## DIRECTIONS FOR THIS TASK
Only the lines from the line with "Mask anything matching" through the end of the records belong in your reply, copied exactly, with every picture left out.

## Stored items
== == ==

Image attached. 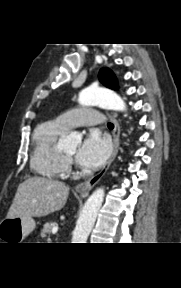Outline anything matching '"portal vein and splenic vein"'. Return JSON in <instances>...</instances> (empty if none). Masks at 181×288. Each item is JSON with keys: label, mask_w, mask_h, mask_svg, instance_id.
Here are the masks:
<instances>
[{"label": "portal vein and splenic vein", "mask_w": 181, "mask_h": 288, "mask_svg": "<svg viewBox=\"0 0 181 288\" xmlns=\"http://www.w3.org/2000/svg\"><path fill=\"white\" fill-rule=\"evenodd\" d=\"M57 231H58V227H57V226L53 227V229H52V233H53V234H56Z\"/></svg>", "instance_id": "obj_1"}]
</instances>
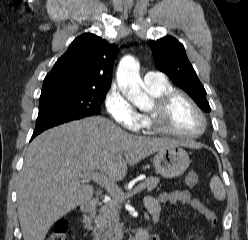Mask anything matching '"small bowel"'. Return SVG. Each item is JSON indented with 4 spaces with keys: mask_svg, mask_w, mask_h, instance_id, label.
<instances>
[{
    "mask_svg": "<svg viewBox=\"0 0 248 240\" xmlns=\"http://www.w3.org/2000/svg\"><path fill=\"white\" fill-rule=\"evenodd\" d=\"M145 207L154 222L160 220L164 204H188L212 225L217 223L214 212L205 206L200 200L194 198L188 191L162 192L156 197L147 196L144 200ZM151 240H160L157 236H151ZM221 240V239H217Z\"/></svg>",
    "mask_w": 248,
    "mask_h": 240,
    "instance_id": "small-bowel-1",
    "label": "small bowel"
}]
</instances>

== == ==

## ANSWER TO THIS EXERCISE
Mask anything matching '"small bowel"'. Return SVG. Each item is JSON indented with 4 spaces with keys: mask_svg, mask_w, mask_h, instance_id, label.
<instances>
[{
    "mask_svg": "<svg viewBox=\"0 0 248 240\" xmlns=\"http://www.w3.org/2000/svg\"><path fill=\"white\" fill-rule=\"evenodd\" d=\"M145 207L154 222L160 220L164 204H188L212 225L217 223L214 212L205 206L200 200L194 198L188 191L162 192L156 197L147 196L144 200ZM151 240H160L157 236H151ZM221 240V239H217Z\"/></svg>",
    "mask_w": 248,
    "mask_h": 240,
    "instance_id": "small-bowel-1",
    "label": "small bowel"
}]
</instances>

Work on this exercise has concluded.